*What the task asks*: Your reply should be made up of every line in the records below that holds the string "golfkarren".
:: Provided information ::
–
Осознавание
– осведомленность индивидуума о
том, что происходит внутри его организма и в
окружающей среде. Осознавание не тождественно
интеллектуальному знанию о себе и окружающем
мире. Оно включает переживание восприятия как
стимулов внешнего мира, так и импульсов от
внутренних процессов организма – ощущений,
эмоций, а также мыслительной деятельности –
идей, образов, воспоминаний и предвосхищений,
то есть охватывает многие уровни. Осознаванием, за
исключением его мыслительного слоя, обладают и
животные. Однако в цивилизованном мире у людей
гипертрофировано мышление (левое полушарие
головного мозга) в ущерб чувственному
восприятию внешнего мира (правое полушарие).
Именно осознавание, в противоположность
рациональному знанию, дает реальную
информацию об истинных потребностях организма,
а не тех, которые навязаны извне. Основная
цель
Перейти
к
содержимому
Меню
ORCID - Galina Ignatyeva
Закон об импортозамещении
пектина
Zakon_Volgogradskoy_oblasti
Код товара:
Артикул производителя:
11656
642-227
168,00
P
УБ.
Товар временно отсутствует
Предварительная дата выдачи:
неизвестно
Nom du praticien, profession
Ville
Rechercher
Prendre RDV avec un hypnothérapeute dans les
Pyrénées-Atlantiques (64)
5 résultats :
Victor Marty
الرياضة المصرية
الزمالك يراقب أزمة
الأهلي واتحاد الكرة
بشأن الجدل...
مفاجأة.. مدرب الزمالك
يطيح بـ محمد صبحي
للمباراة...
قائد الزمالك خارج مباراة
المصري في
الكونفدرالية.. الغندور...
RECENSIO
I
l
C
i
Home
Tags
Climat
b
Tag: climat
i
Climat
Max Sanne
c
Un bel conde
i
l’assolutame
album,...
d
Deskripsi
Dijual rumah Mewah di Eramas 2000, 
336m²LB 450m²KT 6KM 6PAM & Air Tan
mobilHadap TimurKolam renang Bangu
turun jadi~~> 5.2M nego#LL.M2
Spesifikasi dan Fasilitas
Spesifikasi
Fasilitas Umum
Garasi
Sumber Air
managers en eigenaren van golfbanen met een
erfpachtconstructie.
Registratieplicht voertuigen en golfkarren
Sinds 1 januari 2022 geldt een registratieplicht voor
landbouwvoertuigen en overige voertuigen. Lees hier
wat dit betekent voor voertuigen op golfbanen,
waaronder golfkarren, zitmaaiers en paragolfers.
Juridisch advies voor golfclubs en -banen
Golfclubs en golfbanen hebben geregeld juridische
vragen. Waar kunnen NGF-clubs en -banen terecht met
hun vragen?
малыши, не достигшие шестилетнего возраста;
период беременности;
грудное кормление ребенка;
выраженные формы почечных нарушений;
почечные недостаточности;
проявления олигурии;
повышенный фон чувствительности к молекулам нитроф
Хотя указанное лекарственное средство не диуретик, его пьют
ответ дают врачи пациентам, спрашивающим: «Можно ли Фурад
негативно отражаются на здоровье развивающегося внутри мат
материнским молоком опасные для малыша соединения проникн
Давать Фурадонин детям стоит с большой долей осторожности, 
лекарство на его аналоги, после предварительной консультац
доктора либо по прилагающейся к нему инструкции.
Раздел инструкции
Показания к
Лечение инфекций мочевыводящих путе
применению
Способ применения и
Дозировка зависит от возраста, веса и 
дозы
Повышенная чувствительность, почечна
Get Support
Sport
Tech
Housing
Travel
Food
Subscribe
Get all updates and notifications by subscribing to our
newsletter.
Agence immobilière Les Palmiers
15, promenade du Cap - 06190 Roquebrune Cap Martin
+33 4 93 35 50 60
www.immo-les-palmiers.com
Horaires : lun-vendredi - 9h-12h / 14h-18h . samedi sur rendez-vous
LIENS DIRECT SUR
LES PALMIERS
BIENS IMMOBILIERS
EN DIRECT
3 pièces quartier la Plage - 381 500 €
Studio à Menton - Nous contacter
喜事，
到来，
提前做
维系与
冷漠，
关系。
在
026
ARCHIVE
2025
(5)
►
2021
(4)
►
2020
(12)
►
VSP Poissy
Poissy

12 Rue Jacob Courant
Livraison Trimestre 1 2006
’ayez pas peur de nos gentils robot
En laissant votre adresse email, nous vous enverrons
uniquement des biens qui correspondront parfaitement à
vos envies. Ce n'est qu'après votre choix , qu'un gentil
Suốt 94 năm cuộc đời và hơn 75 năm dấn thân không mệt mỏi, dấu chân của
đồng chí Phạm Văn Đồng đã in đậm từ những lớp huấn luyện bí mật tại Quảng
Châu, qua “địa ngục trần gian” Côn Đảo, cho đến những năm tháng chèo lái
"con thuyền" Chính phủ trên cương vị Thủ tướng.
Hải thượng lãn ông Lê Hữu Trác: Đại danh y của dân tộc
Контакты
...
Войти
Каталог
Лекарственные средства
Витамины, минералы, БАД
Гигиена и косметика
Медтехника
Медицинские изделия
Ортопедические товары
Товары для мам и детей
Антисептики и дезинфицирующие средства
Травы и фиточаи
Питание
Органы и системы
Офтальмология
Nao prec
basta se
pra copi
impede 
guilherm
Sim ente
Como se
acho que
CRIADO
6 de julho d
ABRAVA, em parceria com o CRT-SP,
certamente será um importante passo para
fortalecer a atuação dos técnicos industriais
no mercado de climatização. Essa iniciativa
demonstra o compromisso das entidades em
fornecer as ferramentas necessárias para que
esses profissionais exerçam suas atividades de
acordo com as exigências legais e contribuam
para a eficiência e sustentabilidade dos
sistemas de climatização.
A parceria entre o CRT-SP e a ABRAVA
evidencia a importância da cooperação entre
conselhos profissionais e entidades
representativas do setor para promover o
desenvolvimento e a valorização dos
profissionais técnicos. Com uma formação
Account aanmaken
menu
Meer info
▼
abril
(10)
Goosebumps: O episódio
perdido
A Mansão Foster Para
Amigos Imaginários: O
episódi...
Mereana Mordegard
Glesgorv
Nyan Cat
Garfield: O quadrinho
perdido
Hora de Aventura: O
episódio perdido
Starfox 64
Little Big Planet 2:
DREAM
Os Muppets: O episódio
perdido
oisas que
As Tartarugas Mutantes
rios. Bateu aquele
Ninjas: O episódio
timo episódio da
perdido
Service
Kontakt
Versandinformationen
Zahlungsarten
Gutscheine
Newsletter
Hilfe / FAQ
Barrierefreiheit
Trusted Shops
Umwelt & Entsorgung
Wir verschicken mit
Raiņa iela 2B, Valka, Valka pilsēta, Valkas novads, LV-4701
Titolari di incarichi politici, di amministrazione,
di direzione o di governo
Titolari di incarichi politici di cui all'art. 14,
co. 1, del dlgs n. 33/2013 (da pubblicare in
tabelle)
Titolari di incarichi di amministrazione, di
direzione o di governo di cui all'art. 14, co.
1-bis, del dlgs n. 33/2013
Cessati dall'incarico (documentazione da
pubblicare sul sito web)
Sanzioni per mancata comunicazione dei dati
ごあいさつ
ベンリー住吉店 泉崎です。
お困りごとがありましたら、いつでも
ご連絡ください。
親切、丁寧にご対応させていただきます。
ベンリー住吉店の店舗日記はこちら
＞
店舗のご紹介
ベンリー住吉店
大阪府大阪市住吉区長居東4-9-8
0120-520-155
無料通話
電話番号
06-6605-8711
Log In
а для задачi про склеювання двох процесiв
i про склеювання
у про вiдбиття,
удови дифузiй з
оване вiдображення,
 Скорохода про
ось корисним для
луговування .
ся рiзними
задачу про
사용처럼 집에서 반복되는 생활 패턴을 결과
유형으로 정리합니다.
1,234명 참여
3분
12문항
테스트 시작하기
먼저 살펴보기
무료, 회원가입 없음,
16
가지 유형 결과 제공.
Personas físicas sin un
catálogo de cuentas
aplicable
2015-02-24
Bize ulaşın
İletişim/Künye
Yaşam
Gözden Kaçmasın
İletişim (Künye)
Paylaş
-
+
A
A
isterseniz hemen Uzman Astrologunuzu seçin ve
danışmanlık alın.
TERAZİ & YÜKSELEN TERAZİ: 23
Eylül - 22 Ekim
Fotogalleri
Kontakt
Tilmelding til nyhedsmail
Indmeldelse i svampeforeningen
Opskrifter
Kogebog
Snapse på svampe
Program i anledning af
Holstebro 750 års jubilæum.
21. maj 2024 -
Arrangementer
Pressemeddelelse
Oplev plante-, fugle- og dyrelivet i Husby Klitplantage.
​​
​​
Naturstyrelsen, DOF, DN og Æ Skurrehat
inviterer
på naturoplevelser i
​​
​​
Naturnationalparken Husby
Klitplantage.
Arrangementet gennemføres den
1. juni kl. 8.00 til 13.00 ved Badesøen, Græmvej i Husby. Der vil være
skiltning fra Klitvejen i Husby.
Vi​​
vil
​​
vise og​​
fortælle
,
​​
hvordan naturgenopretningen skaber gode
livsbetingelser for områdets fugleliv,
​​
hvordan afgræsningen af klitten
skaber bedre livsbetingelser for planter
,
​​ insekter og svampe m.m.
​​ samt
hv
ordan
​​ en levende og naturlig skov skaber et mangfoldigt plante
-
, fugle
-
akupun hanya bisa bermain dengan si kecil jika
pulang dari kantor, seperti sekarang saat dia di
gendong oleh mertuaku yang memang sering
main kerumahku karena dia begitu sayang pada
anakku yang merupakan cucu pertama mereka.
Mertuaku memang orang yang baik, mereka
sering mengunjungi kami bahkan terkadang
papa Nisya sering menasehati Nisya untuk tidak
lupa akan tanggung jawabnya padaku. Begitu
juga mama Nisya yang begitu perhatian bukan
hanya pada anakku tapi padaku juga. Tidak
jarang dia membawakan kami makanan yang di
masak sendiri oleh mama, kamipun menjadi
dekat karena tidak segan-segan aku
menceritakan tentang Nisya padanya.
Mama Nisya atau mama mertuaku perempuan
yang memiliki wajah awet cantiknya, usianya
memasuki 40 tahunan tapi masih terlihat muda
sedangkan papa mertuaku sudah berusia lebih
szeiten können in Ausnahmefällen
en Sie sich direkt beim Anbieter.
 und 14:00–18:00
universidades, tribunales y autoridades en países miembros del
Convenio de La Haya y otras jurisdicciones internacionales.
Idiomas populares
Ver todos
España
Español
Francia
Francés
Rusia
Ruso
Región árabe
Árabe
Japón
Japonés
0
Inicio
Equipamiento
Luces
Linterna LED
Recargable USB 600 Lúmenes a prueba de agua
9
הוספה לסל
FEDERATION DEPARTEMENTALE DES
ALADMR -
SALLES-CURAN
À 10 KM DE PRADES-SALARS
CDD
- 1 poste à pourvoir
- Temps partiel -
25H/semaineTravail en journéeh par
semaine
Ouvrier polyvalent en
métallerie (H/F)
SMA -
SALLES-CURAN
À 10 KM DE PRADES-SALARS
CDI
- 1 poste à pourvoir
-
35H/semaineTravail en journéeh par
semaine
:::
*Response to this task*:
Registratieplicht voertuigen en golfkarren
waaronder golfkarren, zitmaaiers en paragolfers.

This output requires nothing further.